** Opening Given records block **

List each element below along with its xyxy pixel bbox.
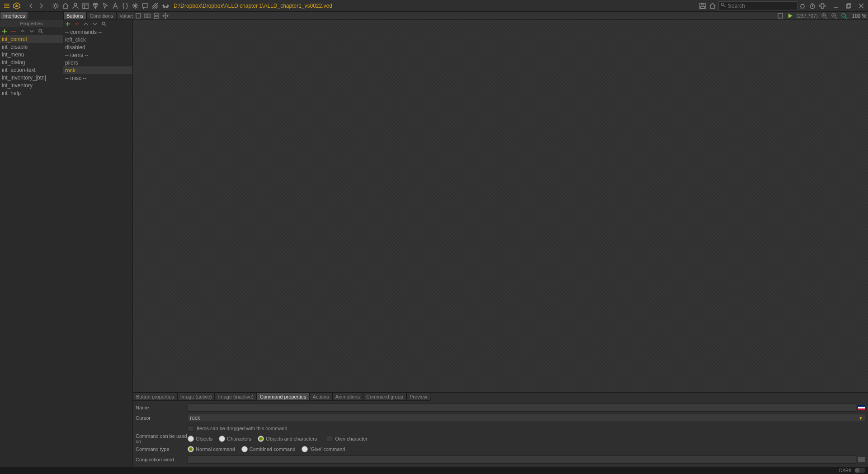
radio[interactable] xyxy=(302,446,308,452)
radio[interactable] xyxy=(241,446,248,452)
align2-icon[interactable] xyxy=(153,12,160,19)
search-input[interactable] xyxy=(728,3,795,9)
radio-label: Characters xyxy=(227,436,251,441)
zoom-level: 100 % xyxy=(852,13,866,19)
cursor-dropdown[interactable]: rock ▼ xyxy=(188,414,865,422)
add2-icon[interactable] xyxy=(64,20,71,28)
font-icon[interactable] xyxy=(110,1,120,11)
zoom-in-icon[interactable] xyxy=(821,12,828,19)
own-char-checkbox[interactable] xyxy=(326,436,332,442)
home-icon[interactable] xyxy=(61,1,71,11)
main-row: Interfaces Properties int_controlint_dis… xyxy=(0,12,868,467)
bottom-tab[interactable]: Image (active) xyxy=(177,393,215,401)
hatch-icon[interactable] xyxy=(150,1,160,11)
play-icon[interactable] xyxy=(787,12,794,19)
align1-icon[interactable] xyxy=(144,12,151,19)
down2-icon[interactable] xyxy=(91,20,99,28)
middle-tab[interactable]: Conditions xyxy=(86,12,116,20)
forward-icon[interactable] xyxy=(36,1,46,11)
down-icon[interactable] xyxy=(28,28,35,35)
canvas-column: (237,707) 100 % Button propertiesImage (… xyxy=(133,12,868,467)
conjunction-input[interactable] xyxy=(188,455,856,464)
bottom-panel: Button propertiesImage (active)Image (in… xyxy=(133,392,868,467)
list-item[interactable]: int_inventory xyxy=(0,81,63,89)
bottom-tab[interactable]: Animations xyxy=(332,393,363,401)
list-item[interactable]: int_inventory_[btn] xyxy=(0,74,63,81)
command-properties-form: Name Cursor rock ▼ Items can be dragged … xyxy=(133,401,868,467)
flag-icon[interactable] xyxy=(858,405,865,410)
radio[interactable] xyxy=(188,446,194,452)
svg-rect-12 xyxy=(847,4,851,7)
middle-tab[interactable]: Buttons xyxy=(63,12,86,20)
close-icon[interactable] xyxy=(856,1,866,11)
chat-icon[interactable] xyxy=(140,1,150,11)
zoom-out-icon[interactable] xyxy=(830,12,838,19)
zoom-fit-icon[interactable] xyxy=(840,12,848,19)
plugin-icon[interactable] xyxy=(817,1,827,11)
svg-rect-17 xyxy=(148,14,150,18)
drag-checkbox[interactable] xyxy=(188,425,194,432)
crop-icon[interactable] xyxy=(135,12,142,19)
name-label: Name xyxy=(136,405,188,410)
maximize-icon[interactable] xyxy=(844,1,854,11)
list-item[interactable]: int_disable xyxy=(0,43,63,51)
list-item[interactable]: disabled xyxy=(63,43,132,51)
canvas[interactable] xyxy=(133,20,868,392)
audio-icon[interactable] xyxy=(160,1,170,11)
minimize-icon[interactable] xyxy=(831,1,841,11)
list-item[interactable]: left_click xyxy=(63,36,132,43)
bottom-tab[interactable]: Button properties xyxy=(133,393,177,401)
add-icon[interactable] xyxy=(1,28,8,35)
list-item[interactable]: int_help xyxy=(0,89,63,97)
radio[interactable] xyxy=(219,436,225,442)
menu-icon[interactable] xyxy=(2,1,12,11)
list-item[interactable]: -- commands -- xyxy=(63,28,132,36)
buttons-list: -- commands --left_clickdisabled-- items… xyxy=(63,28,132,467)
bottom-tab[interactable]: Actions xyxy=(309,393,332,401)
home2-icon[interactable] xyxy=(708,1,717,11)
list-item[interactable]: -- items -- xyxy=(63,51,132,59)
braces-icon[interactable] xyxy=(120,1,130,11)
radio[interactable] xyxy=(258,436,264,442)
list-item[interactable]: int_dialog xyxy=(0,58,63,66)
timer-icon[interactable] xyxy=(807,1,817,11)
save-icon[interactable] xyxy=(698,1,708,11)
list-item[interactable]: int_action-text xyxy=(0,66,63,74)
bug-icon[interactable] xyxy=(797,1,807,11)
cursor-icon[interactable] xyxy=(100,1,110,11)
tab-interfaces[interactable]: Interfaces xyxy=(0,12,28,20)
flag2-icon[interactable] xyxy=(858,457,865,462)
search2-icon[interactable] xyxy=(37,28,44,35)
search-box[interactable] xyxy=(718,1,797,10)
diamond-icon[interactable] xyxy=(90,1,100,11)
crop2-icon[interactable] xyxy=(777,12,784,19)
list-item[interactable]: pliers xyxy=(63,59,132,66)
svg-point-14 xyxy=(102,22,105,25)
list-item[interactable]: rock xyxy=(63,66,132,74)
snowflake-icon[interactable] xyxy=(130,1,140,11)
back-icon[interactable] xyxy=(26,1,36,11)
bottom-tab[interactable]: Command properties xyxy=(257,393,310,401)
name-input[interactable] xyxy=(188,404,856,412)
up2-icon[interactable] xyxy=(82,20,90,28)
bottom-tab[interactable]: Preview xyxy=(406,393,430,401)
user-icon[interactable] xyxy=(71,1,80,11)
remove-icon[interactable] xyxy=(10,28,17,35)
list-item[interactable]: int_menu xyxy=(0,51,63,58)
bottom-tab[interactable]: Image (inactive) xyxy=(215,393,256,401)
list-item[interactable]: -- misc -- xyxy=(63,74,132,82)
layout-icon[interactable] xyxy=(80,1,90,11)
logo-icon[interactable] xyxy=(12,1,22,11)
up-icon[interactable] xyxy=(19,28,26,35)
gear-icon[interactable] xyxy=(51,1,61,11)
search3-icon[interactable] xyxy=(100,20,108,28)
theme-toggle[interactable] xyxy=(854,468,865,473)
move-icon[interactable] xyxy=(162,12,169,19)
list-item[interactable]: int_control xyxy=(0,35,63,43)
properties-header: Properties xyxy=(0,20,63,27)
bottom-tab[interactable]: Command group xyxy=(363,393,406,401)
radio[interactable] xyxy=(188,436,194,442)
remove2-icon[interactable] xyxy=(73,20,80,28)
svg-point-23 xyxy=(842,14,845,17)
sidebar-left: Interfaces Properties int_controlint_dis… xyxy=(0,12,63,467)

** Closing Given records block **

Task to complete> Repeat the entries verbatim; no pictures.

Solution for this problem>
List each element below along with its xyxy pixel bbox.
radio[interactable] xyxy=(302,446,308,452)
radio[interactable] xyxy=(241,446,248,452)
align2-icon[interactable] xyxy=(153,12,160,19)
search-input[interactable] xyxy=(728,3,795,9)
radio-label: Characters xyxy=(227,436,251,441)
zoom-level: 100 % xyxy=(852,13,866,19)
cursor-dropdown[interactable]: rock ▼ xyxy=(188,414,865,422)
add2-icon[interactable] xyxy=(64,20,71,28)
font-icon[interactable] xyxy=(110,1,120,11)
zoom-in-icon[interactable] xyxy=(821,12,828,19)
own-char-checkbox[interactable] xyxy=(326,436,332,442)
home-icon[interactable] xyxy=(61,1,71,11)
main-row: Interfaces Properties int_controlint_dis… xyxy=(0,12,868,467)
bottom-tab[interactable]: Image (active) xyxy=(177,393,215,401)
hatch-icon[interactable] xyxy=(150,1,160,11)
play-icon[interactable] xyxy=(787,12,794,19)
align1-icon[interactable] xyxy=(144,12,151,19)
down2-icon[interactable] xyxy=(91,20,99,28)
middle-tab[interactable]: Conditions xyxy=(86,12,116,20)
forward-icon[interactable] xyxy=(36,1,46,11)
down-icon[interactable] xyxy=(28,28,35,35)
canvas-column: (237,707) 100 % Button propertiesImage (… xyxy=(133,12,868,467)
conjunction-input[interactable] xyxy=(188,455,856,464)
bottom-panel: Button propertiesImage (active)Image (in… xyxy=(133,392,868,467)
list-item[interactable]: int_inventory xyxy=(0,81,63,89)
bottom-tab[interactable]: Animations xyxy=(332,393,363,401)
list-item[interactable]: int_inventory_[btn] xyxy=(0,74,63,81)
command-properties-form: Name Cursor rock ▼ Items can be dragged … xyxy=(133,401,868,467)
flag-icon[interactable] xyxy=(858,405,865,410)
radio[interactable] xyxy=(188,446,194,452)
svg-rect-12 xyxy=(847,4,851,7)
middle-tab[interactable]: Buttons xyxy=(63,12,86,20)
close-icon[interactable] xyxy=(856,1,866,11)
chat-icon[interactable] xyxy=(140,1,150,11)
zoom-out-icon[interactable] xyxy=(830,12,838,19)
zoom-fit-icon[interactable] xyxy=(840,12,848,19)
plugin-icon[interactable] xyxy=(817,1,827,11)
svg-rect-17 xyxy=(148,14,150,18)
drag-checkbox[interactable] xyxy=(188,425,194,432)
crop-icon[interactable] xyxy=(135,12,142,19)
name-label: Name xyxy=(136,405,188,410)
maximize-icon[interactable] xyxy=(844,1,854,11)
list-item[interactable]: int_disable xyxy=(0,43,63,51)
list-item[interactable]: disabled xyxy=(63,43,132,51)
canvas[interactable] xyxy=(133,20,868,392)
audio-icon[interactable] xyxy=(160,1,170,11)
minimize-icon[interactable] xyxy=(831,1,841,11)
list-item[interactable]: left_click xyxy=(63,36,132,43)
bottom-tab[interactable]: Button properties xyxy=(133,393,177,401)
add-icon[interactable] xyxy=(1,28,8,35)
list-item[interactable]: int_help xyxy=(0,89,63,97)
radio[interactable] xyxy=(219,436,225,442)
menu-icon[interactable] xyxy=(2,1,12,11)
list-item[interactable]: -- commands -- xyxy=(63,28,132,36)
buttons-list: -- commands --left_clickdisabled-- items… xyxy=(63,28,132,467)
bottom-tab[interactable]: Actions xyxy=(309,393,332,401)
home2-icon[interactable] xyxy=(708,1,717,11)
list-item[interactable]: -- items -- xyxy=(63,51,132,59)
braces-icon[interactable] xyxy=(120,1,130,11)
radio[interactable] xyxy=(258,436,264,442)
list-item[interactable]: int_dialog xyxy=(0,58,63,66)
timer-icon[interactable] xyxy=(807,1,817,11)
save-icon[interactable] xyxy=(698,1,708,11)
list-item[interactable]: int_action-text xyxy=(0,66,63,74)
bug-icon[interactable] xyxy=(797,1,807,11)
cursor-icon[interactable] xyxy=(100,1,110,11)
tab-interfaces[interactable]: Interfaces xyxy=(0,12,28,20)
flag2-icon[interactable] xyxy=(858,457,865,462)
search2-icon[interactable] xyxy=(37,28,44,35)
search-box[interactable] xyxy=(718,1,797,10)
diamond-icon[interactable] xyxy=(90,1,100,11)
crop2-icon[interactable] xyxy=(777,12,784,19)
list-item[interactable]: pliers xyxy=(63,59,132,66)
svg-point-14 xyxy=(102,22,105,25)
list-item[interactable]: rock xyxy=(63,66,132,74)
snowflake-icon[interactable] xyxy=(130,1,140,11)
back-icon[interactable] xyxy=(26,1,36,11)
bottom-tab[interactable]: Command properties xyxy=(257,393,310,401)
name-input[interactable] xyxy=(188,404,856,412)
up2-icon[interactable] xyxy=(82,20,90,28)
bottom-tab[interactable]: Preview xyxy=(406,393,430,401)
user-icon[interactable] xyxy=(71,1,80,11)
remove-icon[interactable] xyxy=(10,28,17,35)
list-item[interactable]: int_menu xyxy=(0,51,63,58)
bottom-tab[interactable]: Image (inactive) xyxy=(215,393,256,401)
list-item[interactable]: -- misc -- xyxy=(63,74,132,82)
layout-icon[interactable] xyxy=(80,1,90,11)
logo-icon[interactable] xyxy=(12,1,22,11)
up-icon[interactable] xyxy=(19,28,26,35)
gear-icon[interactable] xyxy=(51,1,61,11)
search3-icon[interactable] xyxy=(100,20,108,28)
theme-toggle[interactable] xyxy=(854,468,865,473)
move-icon[interactable] xyxy=(162,12,169,19)
list-item[interactable]: int_control xyxy=(0,35,63,43)
properties-header: Properties xyxy=(0,20,63,27)
bottom-tab[interactable]: Command group xyxy=(363,393,406,401)
radio[interactable] xyxy=(188,436,194,442)
remove2-icon[interactable] xyxy=(73,20,80,28)
svg-point-23 xyxy=(842,14,845,17)
sidebar-left: Interfaces Properties int_controlint_dis… xyxy=(0,12,63,467)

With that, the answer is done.